Akshayavat of Prayag 
A sacred fig tree located within the Patalpuri Temple at the Allahabad Fort is worshipped as the Akshayavat by some Hindus. As of 2011[update], a permission from the Commandant of Allahabad Fort's Ordnance Depot is needed to visit this tree.
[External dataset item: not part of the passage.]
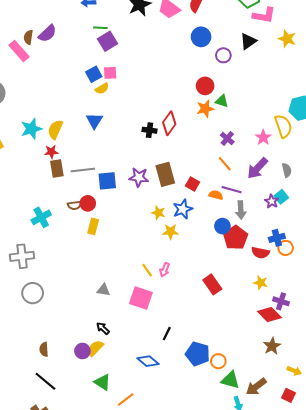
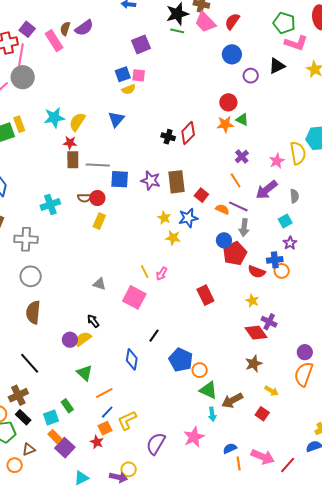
green line: (100, 28) -> (177, 31), moved
purple star: (272, 201) -> (290, 243), moved
brown semicircle: (44, 349) -> (33, 312), moved, size x1.6
blue diamond: (148, 361) -> (132, 359), turned 50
On one day during the Kumbh Mela, the site is open to all the pilgrims.
According to the local belief, the sage Shukdeva narrated Srimad Bhagavatam to the king Parikshit under this tree.in Mamaidev"s sacred scripture, Akshay vat is also known as Prayag vat, the Mamaidev a great philosopher and predictor in 13th century,He described Sacred Akshay vat in his Holy scripture, Prayag vat and Sangam Allahabad is Holy Tirth/ pilgrimage of Maheshwary Meghwar, reference mamaidev.vinzoda.in/mamaidev-immortal-banyan-treeprayagvat.The Mamaidev preached to millions birds of Akshay vat.Prayag vat is the safe home of the millions Birds,where birds are making their nests and starting their new lives, and born at Prayag vat,which is Immortal tree at bank of 3 river connected, which is known as Holy Sangam. The mamaidev rested below this tree and Enlightened and Preached Dharama to poor Sinbharia Meghwar,MAMAIDEV said in his sacred Vedas...PANKHI YE KE PRAG VAD VHALO, MOR YE KE VHALO MEE. Birds Loves Akshay/ Prayag vat and peacock Loves Rain. mamaidev loved his elder son meghanand..reference from http://mamaidev.vinzoda.in..
In The Encyclopaedia Asiatica (1976), Edward Balfour identifies a banyan tree mentioned in Ramayana with this tree at Prayag, Allahabad. Rama, Lakshmana and Sita are said to have rested beneath this tree.
The Chinese Buddhist pilgrim Xuanzang mentions a tree (a stump with few branches) which was said to be the home of a man-eating demon. As part of a custom, some pilgrims would offer themselves at the nearby temple. Tsang mentions that the tree was surrounded with the human bones. General Cunnigham identifies this tree with the Akshayavat.
Other places 
See also 
- Kalpavriksha, a mythological, wish-fulfilling divine tree
- W. Crooke (2004). The Popular Religion and Folklore of Northern India (reprint ed.). Kessinger. p. 98. ISBN 978-1-4179-4902-1.
- Frederick J. Simoons (1998). Plants of life, plants of death (illustrated ed.). University of Wisconsin Press. pp. 80–81. ISBN 978-0-299-15904-7.
- The Sacred Complex in Hindu Gaya, Concept. Page 9.
- "Akshaya Vata: The Eternal Banyan Tree". The Himalayan Institute. 2001-12-01. Retrieved 2011-03-15.